NEW YORK (DTN) -- New York Mercantile Exchange oil settled higher across the board this afternoon, rallying on strong U.S. manufacturing data that bodes well for demand, concerns about a hurricane in the Atlantic that may curtail oil imports and optimism over a deal reached last week by the Organization of Petroleum Exporting Countries to cut production.
OPEC agreed after talks in Algeria Sept. 28 to limit its oil production rate to a 32.5-million-barrel-per-day (bpd) to 33.0 million bpd range that would cut output between 235,000 bpd and 735,000 bpd from the cartel's August output rate of roughly 33.237 million bpd. That pact has supported the oil market for the past three sessions, while a bullish comment from Iran urging non-OPEC producers to act to help stabilize the market lent additional support.
Iran's President Hassan Rouhani said it was important for non-OPEC nations to support oil prices by cutting output, according to local reports. The Rouhani comment added to the bullish sentiment that gripped the market since the cartel decided to rein in output for the first time in eight years.
"People are starting to realize that OPEC is serious about market stability," said analyst Phil Flynn at Price Futures. "They are waiting for the deal to fail, but that's not happening. The fact that the United States pulled out of cooperation with Russia on the Syria issue adds another risk dynamic to the market."
Meantime, Hurricane Matthew is barreling through the Caribbean with winds of 250 mph, with computer models projecting it to land on the eastern seaboard by the weekend.

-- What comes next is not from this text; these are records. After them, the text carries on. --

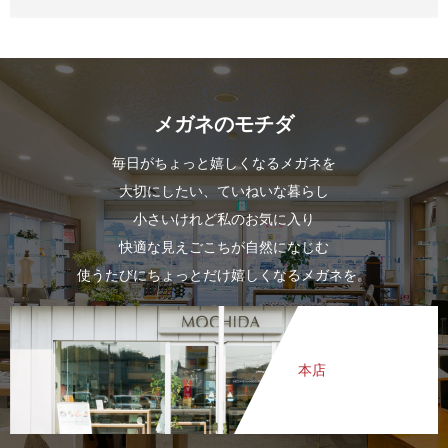
メガネのモチダ
毎日がちょっと嬉しくなるメガネを
大切にしたい、ていねいな暮らし
小さいけれど私のお気に入り
快適な見えごこちが自然になじむ
使うたびにちょっとだけ嬉しくなるメガネを。
本店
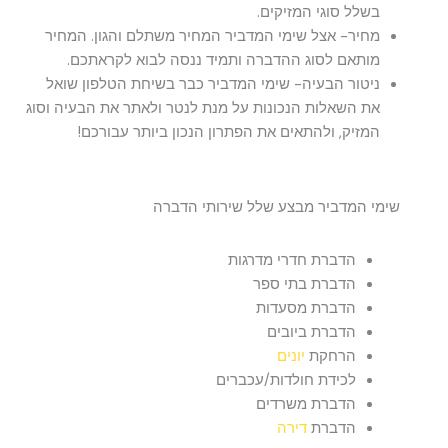
בשלל סוגי המזיקים.
מחיר- אצל שימי המדביר המחיר משתלם והגון. המחיר
מותאם לסוג ההדברה ותמיד ננסה לבוא לקראתכם.
ניטור הבעיה- שימי המדביר כבר בשיחת הטלפון שואל
את השאלות הנכונות על מנת לנטר ולאתר את הבעיה וסוג
המזיק, ולהתאים את הפתרון הנכון ביותר עבורכם!
שימי המדביר מבצע שלל שירותי הדברה
הדברת חדרי מדרגות
הדברת בתי ספר
הדברת מסעדות
הדברת ביובים
הרחקת
יונים
לכידת חולדות/עכברים
הדברת משרדים
הדברת
דירה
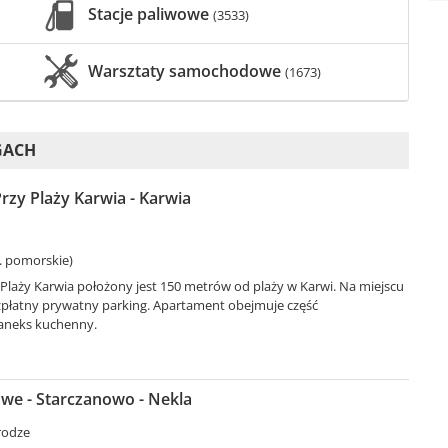
Stacje paliwowe
(3533)
Warsztaty samochodowe
(1673)
GACH
zy Plaży Karwia - Karwia
. pomorskie)
Plaży Karwia położony jest 150 metrów od plaży w Karwi. Na miejscu
zpłatny prywatny parking. Apartament obejmuje część
aneks kuchenny.
we - Starczanowo - Nekla
rodze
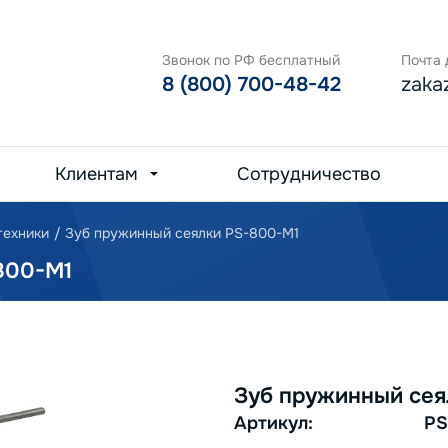
Звонок по РФ бесплатный
Почта 
8 (800) 700-48-42
zaka
Клиентам
Сотрудничество
техники
/
Зуб пружинный сеялки PS-800-M1
800-M1
Зуб пружинный сея
Артикул:
PS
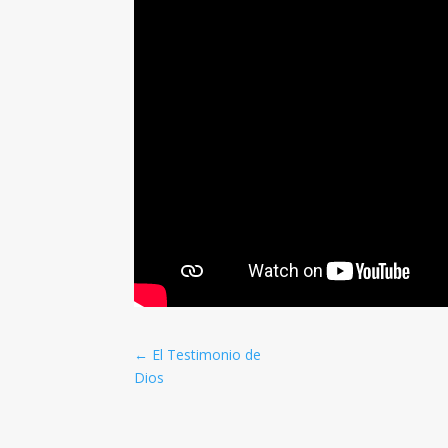
←
El Testimonio de
Dios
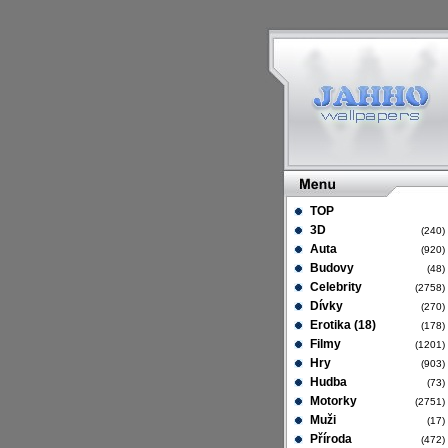
TOP
3D
(240
Auta
(920
Budovy
(48
Celebrity
(2758
Dívky
(270
Erotika (18)
(178
Filmy
(1201
Hry
(903
Hudba
(73
Motorky
(2751
Muži
(17
Příroda
(472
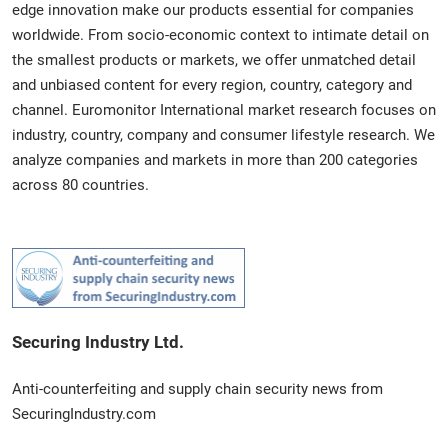
edge innovation make our products essential for companies
worldwide. From socio-economic context to intimate detail on
the smallest products or markets, we offer unmatched detail
and unbiased content for every region, country, category and
channel. Euromonitor International market research focuses on
industry, country, company and consumer lifestyle research. We
analyze companies and markets in more than 200 categories
across 80 countries.
Securing Industry Ltd.
Anti-counterfeiting and supply chain security news from
SecuringIndustry.com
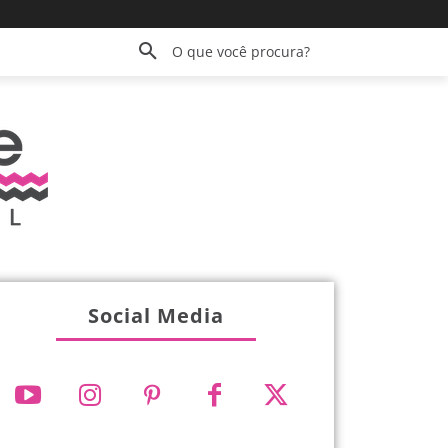
O que você procura?
Social Media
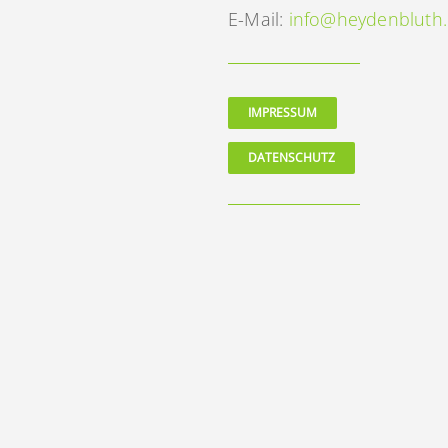
E-Mail:
info@heydenbluth
IMPRESSUM
DATENSCHUTZ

Matthew, now a category 4 hurricane, is projected to plough through Haiti, Cuba and Jamaica tonight through Tuesday, flooding the region. After that, the storm is projected to move to the Florida coastline by Friday before making its way to the coastal Carolinas by Saturday and New Jersey by Sunday. "I think the hurricane will impact oil imports," said Flynn.
NYMEX November WTI crude futures settled 57 cents higher at $48.81 per barrel (bbl), near a three-month spot high of $49.02. ICE November Brent futures settled 70 cents higher at $50.89 bbl, near a 1-1/2 month spot high of $51.14.
In products trade, NYMEX November ULSD futures settled up 1.49 cents to $1.5532 gallon, off a $1.5612 better than four-month spot high. NYMEX November RBOB futures settled 0.74 cent higher at $1.4705, reversing off a three-day low of $1.4421.
On domestic supply, a survey of analysts this afternoon showed the market expects U.S. crude stocks to have been drawn down by 1.3 million bbl in the week-ended Sept. 30, while gasoline stocks are seen to have been drawn down by 500,000 bbl and distillate stocks to have dropped by 200,000 bbl.
On the economic front, the Institute for Supply Management said its index of national factory activity rose to 51.5 from 49.4 the prior month, above market expectations, with any figure above 50 indicating expansion.